O Maracanã lotado e no campo duas equipes em luta. Na arquibancada, uma torcida vibrando. Chorando com o gol adversário, vibrando e fazendo o estádio virar uma cascata de alegria no sucesso de sua equipe. É que no gramado uma camisa está jogando. Correndo, lutando, saltando, ela é a única camisa em torno da qual existe uma mística: joga sozinha. É a camisa do Flamengo, desejada, por tantos, que se transforma em padrão de glória para quem a veste. Mesmo depois do advento do profissionalismo, vestir a camisa rubro-negra da Gávea continuou sendo um orgulho para qualquer profissional. É a camisa que impulsiona e exige do atleta sua devoção maior. É a camisa da paixão do torcedor, que leva dentro de suas cores a vibração e a flama do amor rubro-negro. Entre tantas recordações que os profissionais lembram de suas carreiras, nada mais significativo do que Uma frase famosa de Biguá; símbolo do jogador flamenguista, ao resumir sua glória maior de craque de futebol: Eu vesti a camisa do Flamengo!
.......................A cabeçada de Valido
Quando o argentino Agustin Valido deixou Buenos Aires, para a aventura de integrar o combinado Beccar Varela, jamais poderia imaginar que depois dessa excursão ficaria definitivamente radicado no Brasil e com o seu nome inscrito para sempre no futebol carioca e no coração da massa de torcedores rubro-negros. Ingressou no Flamengo em 1937 e foi titular absoluto até o bicampeonato de 1942. Era ponteiro-direito e sua principal característica o pique, para o chute forte e certeiro na conclusão. Mas jogou também como meia-direita e até se sagrou campeão carioca nessa posição, em 1939, formando ala com Sá e tendo como demais companheiros de ataque Leônidas (Caxambu na reserva), Gonzalez e Jarbas (Orsi na reserva). Depois, porém, na sua verdadeira posição de extrema-direita, integrou um dos maiores ataques que o Flamengo já formou até hoje: Valido, Zizinho, Pirilo, Perácio e Vevé. Foi campeão de 1942 e bicampeão em 43, neste ano já cedendo o posto em muitos jogos para Jaci.

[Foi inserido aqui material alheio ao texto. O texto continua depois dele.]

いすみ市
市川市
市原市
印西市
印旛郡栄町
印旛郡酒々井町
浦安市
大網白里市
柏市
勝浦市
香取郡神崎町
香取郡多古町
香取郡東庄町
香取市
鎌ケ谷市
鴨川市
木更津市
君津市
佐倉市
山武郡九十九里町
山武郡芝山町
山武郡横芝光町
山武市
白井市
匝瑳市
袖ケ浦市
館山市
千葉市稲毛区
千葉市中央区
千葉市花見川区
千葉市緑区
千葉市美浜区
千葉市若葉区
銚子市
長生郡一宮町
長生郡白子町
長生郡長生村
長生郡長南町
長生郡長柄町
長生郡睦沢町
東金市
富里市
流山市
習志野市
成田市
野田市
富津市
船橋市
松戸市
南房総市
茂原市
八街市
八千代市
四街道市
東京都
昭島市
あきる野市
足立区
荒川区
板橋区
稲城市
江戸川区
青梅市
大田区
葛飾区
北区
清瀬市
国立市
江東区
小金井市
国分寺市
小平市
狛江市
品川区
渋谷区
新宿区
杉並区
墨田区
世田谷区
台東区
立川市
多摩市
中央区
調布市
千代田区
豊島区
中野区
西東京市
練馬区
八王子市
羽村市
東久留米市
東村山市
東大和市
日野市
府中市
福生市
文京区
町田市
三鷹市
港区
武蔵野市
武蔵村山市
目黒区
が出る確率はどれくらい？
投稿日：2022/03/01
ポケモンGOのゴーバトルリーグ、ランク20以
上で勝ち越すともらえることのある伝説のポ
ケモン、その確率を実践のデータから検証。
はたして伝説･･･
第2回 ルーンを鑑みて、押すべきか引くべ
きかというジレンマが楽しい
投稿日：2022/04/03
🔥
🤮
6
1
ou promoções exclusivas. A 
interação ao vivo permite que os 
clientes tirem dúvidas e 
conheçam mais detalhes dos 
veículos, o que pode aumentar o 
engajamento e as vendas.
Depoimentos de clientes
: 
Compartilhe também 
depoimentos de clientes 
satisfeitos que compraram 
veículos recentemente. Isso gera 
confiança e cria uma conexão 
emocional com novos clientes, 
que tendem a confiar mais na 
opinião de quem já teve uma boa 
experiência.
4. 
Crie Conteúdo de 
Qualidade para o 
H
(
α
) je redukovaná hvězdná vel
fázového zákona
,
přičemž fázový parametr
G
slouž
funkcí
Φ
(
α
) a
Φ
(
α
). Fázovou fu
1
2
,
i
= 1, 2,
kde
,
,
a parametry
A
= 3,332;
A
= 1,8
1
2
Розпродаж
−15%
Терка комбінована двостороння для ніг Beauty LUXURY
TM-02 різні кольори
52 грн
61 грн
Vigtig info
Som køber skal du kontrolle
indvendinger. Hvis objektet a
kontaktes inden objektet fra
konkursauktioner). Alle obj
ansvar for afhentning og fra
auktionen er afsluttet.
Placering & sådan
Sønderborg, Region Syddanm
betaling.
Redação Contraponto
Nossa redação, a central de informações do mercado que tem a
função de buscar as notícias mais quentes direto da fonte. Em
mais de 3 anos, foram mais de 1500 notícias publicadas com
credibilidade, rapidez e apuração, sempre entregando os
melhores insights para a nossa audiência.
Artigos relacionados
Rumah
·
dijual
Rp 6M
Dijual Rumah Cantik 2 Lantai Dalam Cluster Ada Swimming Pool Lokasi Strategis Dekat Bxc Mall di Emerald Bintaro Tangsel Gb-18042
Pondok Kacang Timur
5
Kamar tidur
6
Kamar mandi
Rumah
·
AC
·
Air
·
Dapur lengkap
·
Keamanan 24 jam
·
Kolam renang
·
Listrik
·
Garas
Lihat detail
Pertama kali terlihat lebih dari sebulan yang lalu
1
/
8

Sentindo o peso da idade, Agustin Valido foi tratar de negócios. Descalçou as chuteiras e montou uma tipografia. Mas seus companheiros prosseguiram na luta pelo primeiro tricampeonato. E eis que o titular da posição, Jaci, que o substituíra, de repente ficou contundido e completamente sem condições para disputar os dois últimos jogos. Valido estava há quase um ano sem jogar. Casara-se recentemente e a idéia fixa do técnico Flávio Costa obrigou-o a interromper por alguns dias a lua-de-mel. Valido resistiu muito, mas as circunstâncias exigiam o sacrifício do veterano craque já aposentado e êle acabou cedendo. Treinou uma semana para disputar um Fla x Flu sensacional. O Flamengo venceu e êle passou a ter febre diariamente, em consequência do esforço tremendo que fora obrigado a fazer, depois de parado há tanto tempo. Mas a obstinação de Flávio Costa o convenceu a jogar a final: Flamengo x Vasco da Gama. Se você ficar bem aberto na ponta-direita, Valido, o Argemiro terá que permanecer tomando conta e não poderá socorrer tanto os seus companheiros de defesa, repetia-lhe o técnico, a todo instante. Afinal, Valido não hesitou em jogar a cartada final. Seguiu à risca as instruções de Flávio e o marcador era de 0x0, quando, faltando três minutos, Vevé centrou da ponta-esquerda e Valido ainda encontrou forças para saltar e testar a bola inapelàvelmente para o fundo das redes. O salto e a cabeçada valeram o primeiro tricampeonato do Flamengo. Depois disso, durante muitos e muitos anos, se discutiu se Valido teria ou não se apoiado no ombro de Argemiro para o salto e a cabeçada. Enquanto isso, êle guardava as chuteiras mais famosas ainda e voltava aos negócios, depois trocando tipografia por importação e venda de madeira do Paraná, tornando-se o próspero comerciante dos dias de hoje. O Gringo, casado com uma brasileira e pai de duas filhas brasileiras, é Carioca Honorário desde 1964, título este que lhe foi muito bem conferido por O GLOBO.